Poems by Terri Witek


By Daytime, the Search

In Portuguese, the word for suicide is suicide, but the most heavily accented syllable is the third—su-i-CHEE-day.   So until someone stops me I’ll translate suicide as “your city.”  Where you have gone.   Where I won’t send this.

Leading away from the city, a suicide note = footprints in snow.   No one shelters in   forest opposite the last house (an A-frame with lights still burning).  No one presses into the pattern differently-weighted boots.  When a suicide doesn’t leave a note, the porch light finds only snow.

Historical Note 1:   Another delicious note goes the rounds.    Virginia Woolf’s’s, por exemplo–she sounds so like herself.    At another day’s end we redact finance, war, something about shoes.   Music drifts through.  I’ve got scissors in hand but haven’t killed VW.  She can’t seem to kill me.  I guess we’re friends now, even though she’s dead.

§

 

Practice Run 2

Tour stops: the metal T of clothesline

and a 3-teeth comb dropped next to the bed.

Other articles missing.  We’d meet next

in the drugstore’s fluorescent midnight,

but that sign’s dropped its X,

so let’s try the RR station just beyond town.

By now I’m running, clutching my purse

with its lottery ticket and change.

Braless.  Late again.  But why hurry

this last poor excuse of a self,  glacier scrape

before mountain, knife before lightning?

Colder.  Now I drift through an hour

sliding cloud by cloud further

from the deepest regret of its life.

The country’s been changed for a country of snow.

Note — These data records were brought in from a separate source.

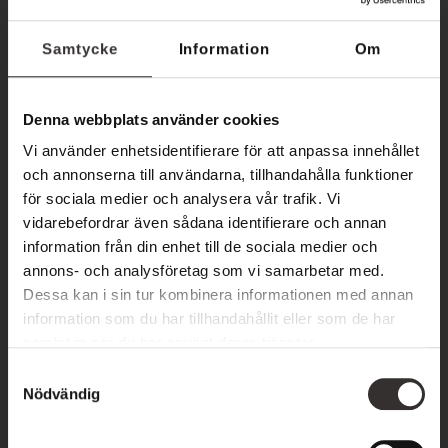
Tjänster året om
Samtycke
Information
Om
Är du nästa stjärnskott till vårt restaurangteam? Just nu
rekryterar vi en heltidsanställd kock till vårt fantastiska
Denna webbplats använder cookies
team.
Vi använder enhetsidentifierare för att anpassa innehållet
och annonserna till användarna, tillhandahålla funktioner
🌟
Kock
– läs mer & skicka din ansökan
för sociala medier och analysera vår trafik. Vi
vidarebefordrar även sådana identifierare och annan
Spontanansökan
information från din enhet till de sociala medier och
annons- och analysföretag som vi samarbetar med.
Dessa kan i sin tur kombinera informationen med annan
Vi är alltid intresserade av att komma i kontakt med nya
information som du har tillhandahållit eller som de har
kollegor som brinner för service. Hos oss är det inte alltid
samlat in när du har använt deras tjänster.
erfarenheten som är avgörande – din personlighet, ditt driv
S
och ditt engagemang är det viktigaste!
Nödvändig
a
m
Skicka din ansökan eller en spontanansökan till:
t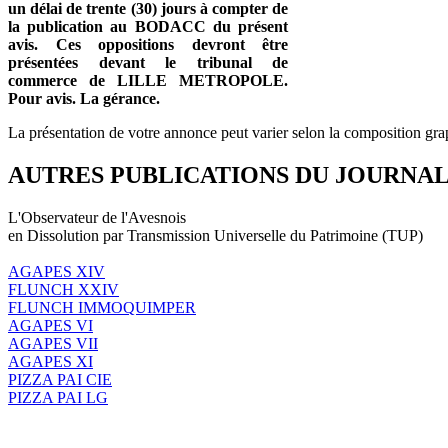
un délai de trente (30) jours à compter de
la publication au BODACC du présent
avis. Ces oppositions devront être
présentées devant le tribunal de
commerce de LILLE METROPOLE.
Pour avis. La gérance.
La présentation de votre annonce peut varier selon la composition gra
AUTRES PUBLICATIONS DU JOURNA
L'Observateur de l'Avesnois
en Dissolution par Transmission Universelle du Patrimoine (TUP)
AGAPES XIV
FLUNCH XXIV
FLUNCH IMMOQUIMPER
AGAPES VI
AGAPES VII
AGAPES XI
PIZZA PAI CIE
PIZZA PAI LG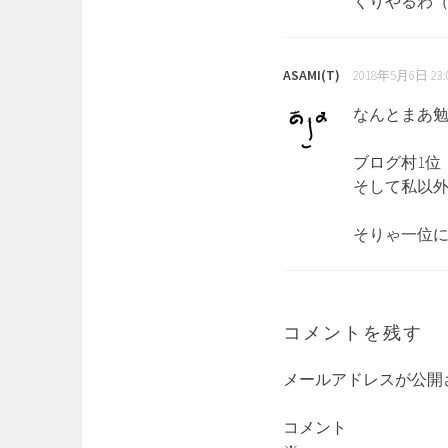
くりやるわ
ASAMI(T)
2018年5月6日 23:
なんとまあ
ブログ村1位
そして私以外
そりゃ一位にも
コメントを残す
メールアドレスが公開
コメント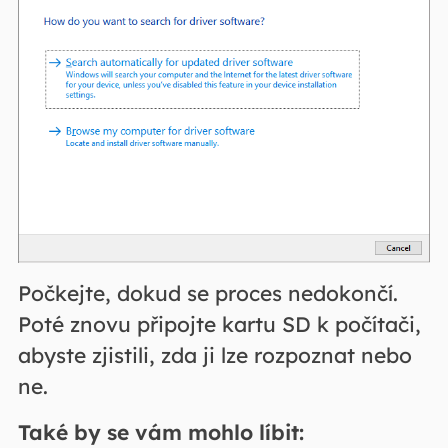
Počkejte, dokud se proces nedokončí.
Poté znovu připojte kartu SD k počítači,
abyste zjistili, zda ji lze rozpoznat nebo
ne.
Také by se vám mohlo líbit:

There’ll be two of you, soon, to pay back

my waiting.  It’s finally clear:

what delay makes of us is what I most love,

not tracks half-eclipsed by snow

nor the imminent brake screech,

not your agreement, splayed less-than-yes,

that when you arrive safely, me too.

§ 

Terri Witek is the author of 4 books of poems, a poetry-comic book chapzine, and a book about Robert Lowell’s revisions among other projects.  Her collaborations with visual artist Cyriaco Lopes, often site-specific, include gallery shows, performances, and street interventions.  A professor at Stetson University, she runs The Fernando Pessoa Game during the summer Disquiet International Program (Lisbon).